Additional suggestions#

  • If your IO supports several versions of a format (like ABF1, ABF2), upload to the gin.g-node.org test file repository all file versions possible (for test coverage).

  • neo.core.Block.create_many_to_one_relationship() offers a utility to complete the hierarchy when all one-to-many relationships have been created.

  • In the docstring, explain where you obtained the file format specification, especially if it is a closed one.

  • If your IO is based on a database mapper, keep in mind that the returned object MUST be detached,

    because this object can be written to another url for copying.

Tests#

neo.rawio.tests.common_rawio_test.BaseTestRawIO and neo.test.io.commun_io_test.BaseTestIO provide standard tests. To use these you need to upload some sample data files at gin-gnode. They will be publicly accessible for testing Neo. These tests:

  • check compliance with the schema: hierarchy, attribute types, …
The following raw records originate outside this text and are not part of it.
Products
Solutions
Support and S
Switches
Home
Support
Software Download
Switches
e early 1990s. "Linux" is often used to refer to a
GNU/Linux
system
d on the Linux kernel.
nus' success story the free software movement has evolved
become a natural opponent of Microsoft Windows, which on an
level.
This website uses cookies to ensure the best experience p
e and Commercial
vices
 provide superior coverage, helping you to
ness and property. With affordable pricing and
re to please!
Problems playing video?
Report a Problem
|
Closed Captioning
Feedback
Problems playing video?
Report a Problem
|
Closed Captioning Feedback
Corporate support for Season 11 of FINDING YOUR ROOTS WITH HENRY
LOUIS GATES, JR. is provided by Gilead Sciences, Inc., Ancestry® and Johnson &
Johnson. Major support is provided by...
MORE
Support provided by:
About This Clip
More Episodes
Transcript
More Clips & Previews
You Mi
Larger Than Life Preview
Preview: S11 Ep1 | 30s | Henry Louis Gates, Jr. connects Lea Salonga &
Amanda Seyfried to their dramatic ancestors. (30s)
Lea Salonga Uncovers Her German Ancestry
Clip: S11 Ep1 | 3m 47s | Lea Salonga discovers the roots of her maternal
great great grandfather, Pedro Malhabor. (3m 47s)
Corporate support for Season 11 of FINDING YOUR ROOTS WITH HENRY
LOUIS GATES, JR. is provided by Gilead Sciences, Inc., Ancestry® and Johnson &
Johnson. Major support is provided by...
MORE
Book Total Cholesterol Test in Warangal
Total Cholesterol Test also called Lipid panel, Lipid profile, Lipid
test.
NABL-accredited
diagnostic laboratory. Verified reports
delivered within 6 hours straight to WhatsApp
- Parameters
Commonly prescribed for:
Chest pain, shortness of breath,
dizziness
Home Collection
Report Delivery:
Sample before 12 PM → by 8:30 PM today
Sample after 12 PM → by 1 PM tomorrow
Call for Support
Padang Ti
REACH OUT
  • for IO modules able to both write and read data, compare a generated dataset with the same data after a write/read cycle.

The test scripts download all files from gin-gnode and store them locally in a temporary directory. Subsequent test runs use the previously downloaded files, rather than trying to download them each time.

Each test must have at least one class that inherits BaseTestRawIO and that has 3 attributes:

  • rawioclass: the class

  • entities_to_download: a list of files or directories to download

  • entities_to_test: a list of files (or directories) to be tested one by one

Here is an example test script taken from the distribution: test_axonrawio.py:

import unittest

from neo.rawio.axonrawio import AxonRawIO

from neo.test.rawiotest.common_rawio_test import BaseTestRawIO


class TestAxonRawIO(
    BaseTestRawIO,
    unittest.TestCase,
):
    rawioclass = AxonRawIO
    entities_to_test = [
        "axon/File_axon_1.abf",  # V2.0
        "axon/File_axon_2.abf",  # V1.8
        "axon/File_axon_3.abf",  # V1.8
        "axon/File_axon_4.abf",  # 2.0
        "axon/File_axon_5.abf",  # V.20
        "axon/File_axon_6.abf",  # V.20
        "axon/File_axon_7.abf",  # V2.6
        "axon/test_file_edr3.abf",  # EDR3
    ]
    entities_to_download = ["axon"]

    def test_read_raw_protocol(self):
        reader = AxonRawIO(filename=self.get_local_path("axon/File_axon_7.abf"))
        reader.parse_header()

        reader.read_raw_protocol()


if __name__ == "__main__":
    unittest.main()

Logging#

All IO classes by default have logging using the standard logging module: already set up. The logger name is the same as the fully qualified class name, e.g. neo.io.nixio.NixIO. The class.logger attribute holds the logger for easy access.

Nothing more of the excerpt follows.